So I have these giant XML files (and by giant, I mean like 1.5GB+) and they don't have CRLFs. I'm trying to run a diff-like program to find the differences between these files.
Since I've yet to find a diff program that won't explode due to memory exhaustion, I've decided the best bet was to add CRLFs after closing tags.
I wrote a python script to read char-by-char and add new-lines after '>'. The problem is I'm running this on a single core PC circa-1995 or something ridiculous, and it's only processing about 20MB/hour when I have both converting at the same time.
Any idea if writing this in C#/C/C++ instead will yield any benefits? If not, does anyone know of a diff program that will go byte-by-byte? Thanks.
EDIT:
Here's the code for my processing function...

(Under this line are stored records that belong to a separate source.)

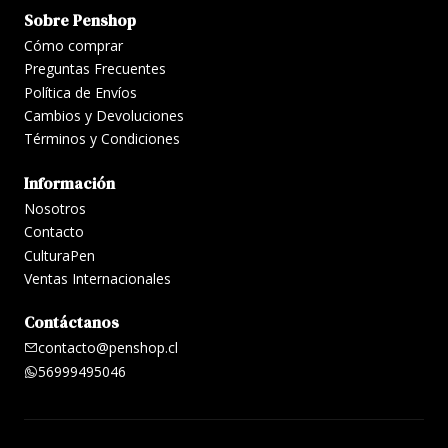
Sobre Penshop
Cómo comprar
Preguntas Frecuentes
Política de Envíos
Cambios y Devoluciones
Términos y Condiciones
Información
Nosotros
Contacto
CulturaPen
Ventas Internacionales
Contáctanos
contacto@penshop.cl
56999495046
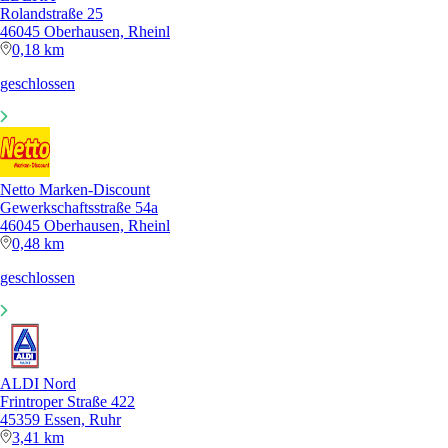
Rolandstraße 25
46045 Oberhausen, Rheinl
0,18 km
geschlossen
Netto Marken-Discount
Gewerkschaftsstraße 54a
46045 Oberhausen, Rheinl
0,48 km
geschlossen
ALDI Nord
Frintroper Straße 422
45359 Essen, Ruhr
3,41 km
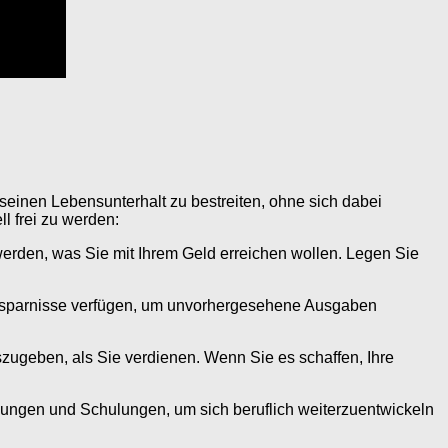
seinen Lebensunterhalt zu bestreiten, ohne sich dabei
l frei zu werden:
u werden, was Sie mit Ihrem Geld erreichen wollen. Legen Sie
ug Ersparnisse verfügen, um unvorhergesehene Ausgaben
uszugeben, als Sie verdienen. Wenn Sie es schaffen, Ihre
rbildungen und Schulungen, um sich beruflich weiterzuentwickeln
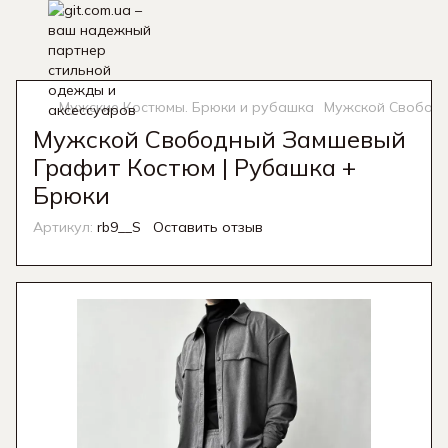
Мужские Костюмы. Брюки и рубашка
Мужской Свободн
Мужской Свободный Замшевый
Графит Костюм | Рубашка +
Брюки
Артикул:
rb9__S
Оставить отзыв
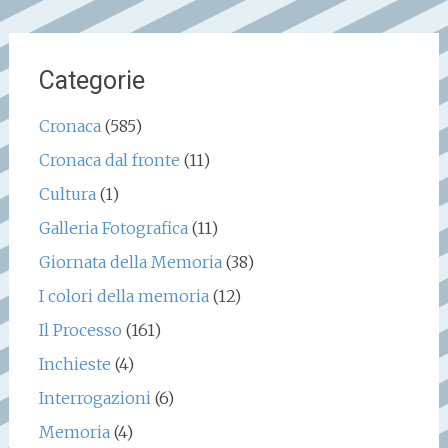
Categorie
Cronaca
(585)
Cronaca dal fronte
(11)
Cultura
(1)
Galleria Fotografica
(11)
Giornata della Memoria
(38)
I colori della memoria
(12)
Il Processo
(161)
Inchieste
(4)
Interrogazioni
(6)
Memoria
(4)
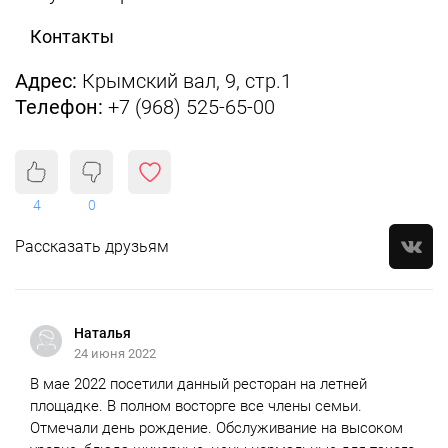
Контакты
Адрес:
Крымский вал, 9, стр.1
Телефон:
+7 (968) 525-65-00
4
0
Рассказать друзьям
Наталья
24 июня 2022
В мае 2022 посетили данный ресторан на летней
площадке. В полном восторге все члены семьи.
Отмечали день рождение. Обслуживание на высоком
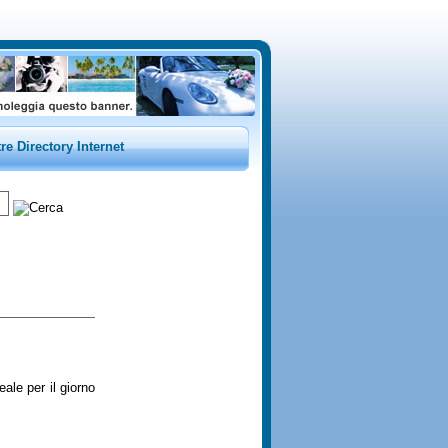
tre Directory Internet
eale per il giorno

def read_and_format(inputfile, outputfile):
''' Open input and output files, then read char-by-char and add new lines after ">" '''
infile = codecs.open(inputfile,"r","utf-8")
outfile = codecs.open(outputfile,"w","utf-8")
char = infile.read(1)
while(1):
if char == "":
break
else:
outfile.write(char)
if(char == ">"):
outfile.write("\n")
char = infile.read(1)
infile.close()
outfile.close()
EDIT2: Thanks for the awesome responses. Increaseing the read size created an unbelievable speed increase. Problem solved.